Lost in Translation par Ghadzoeux
L'histoire est simple : un homme, la cinquantaine, acteur de sa profession, se retrouve à Tokyo pour le tournage d'un spot publicitaire pour un Whisky japonais. une jeune femme, récemment marié à un photographe overbooké, se retrouve dans le même hôtel que l'autre protagoniste et découvre les mille et une facettes de l'ennui. leurs chemins vont inévitablement se croiser tant leur décalage (tant horaire que culturel les rassemble). sans pour autant franchir le pas de l'adultère consommé, une relation intense qui les marquera à jamais nait de leur rencontre.
Le deuxième film de Sofia Coppola (dont on ne présent plus le père) est un vrai bijou tout en nuances, tout en douceur.
Même si je paraphrase une critique lue récemment, au sortir du film on a le sentiment intense d'avoir visité et découvert Tokyo, ce qui en soit est à mes yeux un petit exploit. Bill Murray est vraiment le grand vainqueur de ce film tant sa prestation, tout en subtiles mimiques, air bougon légèrement cynique, est un régal. Bon j'avoue j'ai plus qu'un faible pour cette acteur, jusque là plutôt cantonné aux seconds rôles ou films de seconde zone. Scarlett Johansson est aussi très à son aise dans un rôle plus en retenues, en dérive, même si je ne lui connais pas d'antécédents cinématographiques.
Le film commence plutôt sur le ton de la comédie où Bill Murray nous régale dans des confrontations grandioses entre 2 cultures radicalement différentes (la séance photo et le tournage de la publicité sont des moments hilarants tout en finesse).
Sofia Coppola nous promène dans l'hôtel, dans la ville, dans les lieux branchés (ou pas) de Tokyo avec le même calme, la même sérennité.
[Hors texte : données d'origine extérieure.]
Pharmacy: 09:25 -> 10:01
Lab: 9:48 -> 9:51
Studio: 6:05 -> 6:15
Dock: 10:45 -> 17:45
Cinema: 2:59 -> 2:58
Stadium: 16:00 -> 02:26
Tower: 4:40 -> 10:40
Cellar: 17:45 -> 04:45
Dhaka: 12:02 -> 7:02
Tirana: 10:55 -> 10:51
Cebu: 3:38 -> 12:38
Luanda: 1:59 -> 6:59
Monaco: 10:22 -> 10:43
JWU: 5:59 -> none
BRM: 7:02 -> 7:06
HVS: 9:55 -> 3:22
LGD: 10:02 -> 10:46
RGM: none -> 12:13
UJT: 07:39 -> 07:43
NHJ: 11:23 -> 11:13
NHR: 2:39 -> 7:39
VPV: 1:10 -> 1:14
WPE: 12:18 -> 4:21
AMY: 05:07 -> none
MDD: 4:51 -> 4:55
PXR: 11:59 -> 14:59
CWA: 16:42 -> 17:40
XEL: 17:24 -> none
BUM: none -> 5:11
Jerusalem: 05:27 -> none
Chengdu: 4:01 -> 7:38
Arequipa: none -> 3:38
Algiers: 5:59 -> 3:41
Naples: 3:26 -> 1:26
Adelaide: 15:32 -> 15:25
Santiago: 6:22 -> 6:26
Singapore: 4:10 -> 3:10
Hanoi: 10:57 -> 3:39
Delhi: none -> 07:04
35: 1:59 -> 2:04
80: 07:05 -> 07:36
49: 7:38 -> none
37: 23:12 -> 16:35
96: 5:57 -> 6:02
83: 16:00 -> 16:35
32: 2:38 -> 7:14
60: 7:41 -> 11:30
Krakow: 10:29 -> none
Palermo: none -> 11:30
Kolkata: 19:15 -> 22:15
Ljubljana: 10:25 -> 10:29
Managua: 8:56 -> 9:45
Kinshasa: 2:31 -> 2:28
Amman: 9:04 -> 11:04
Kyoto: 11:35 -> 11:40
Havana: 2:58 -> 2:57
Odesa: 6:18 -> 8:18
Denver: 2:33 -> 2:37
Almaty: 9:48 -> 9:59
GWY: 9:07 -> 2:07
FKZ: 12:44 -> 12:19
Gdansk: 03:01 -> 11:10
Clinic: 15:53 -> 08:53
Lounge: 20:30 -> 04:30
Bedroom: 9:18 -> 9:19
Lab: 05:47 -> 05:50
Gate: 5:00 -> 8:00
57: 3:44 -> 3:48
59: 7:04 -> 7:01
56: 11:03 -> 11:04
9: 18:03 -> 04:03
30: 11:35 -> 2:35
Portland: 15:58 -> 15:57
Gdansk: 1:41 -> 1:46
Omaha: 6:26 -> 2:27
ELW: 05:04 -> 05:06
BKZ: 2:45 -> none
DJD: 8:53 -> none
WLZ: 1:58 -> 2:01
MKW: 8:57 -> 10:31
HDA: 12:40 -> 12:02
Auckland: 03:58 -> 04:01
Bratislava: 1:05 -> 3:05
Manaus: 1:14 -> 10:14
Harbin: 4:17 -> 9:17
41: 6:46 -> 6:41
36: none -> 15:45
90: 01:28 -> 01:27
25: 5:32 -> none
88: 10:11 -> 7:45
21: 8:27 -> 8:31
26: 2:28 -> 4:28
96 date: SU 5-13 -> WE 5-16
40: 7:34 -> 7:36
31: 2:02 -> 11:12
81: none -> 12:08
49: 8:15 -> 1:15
La lumière très douce donne un ton assez uniforme au film mais qui lui sied parfaitement, l'ambiance sonore se chargeant souvent de contraster suffisamment le film pour ne pas sombrer dans l'ennui (je vous rassure, on en est toujours assez loin de l'ennui).
La BO (façon "ma compil' préférée) est très bien assortie au film avec ses complaintes lancinantes (on aura déjà apprécié la superve BO du film précédent : Virgin Suicides composée intégralement par Air qui signe ici un morceau) et ses riffs plutôt planants. on trouvera d'ailleurs en hidden track un des passages forts du film où Bill Murray s'adonne aux joies du karaoké, une séquence pourtant plutôt trivial mais qui ici arrache sans effort le titre de "séquence émotion" tant la performance des acteurs est époustouflante.
Vous l'aurez compris j'ai plutôt aimé et franchement on pourra sans cesse prendre des exemples des "fils de" ou "filles de" qui ont du mal à se faire un prénom. Pour moi dans ce cas, c'est une réussite!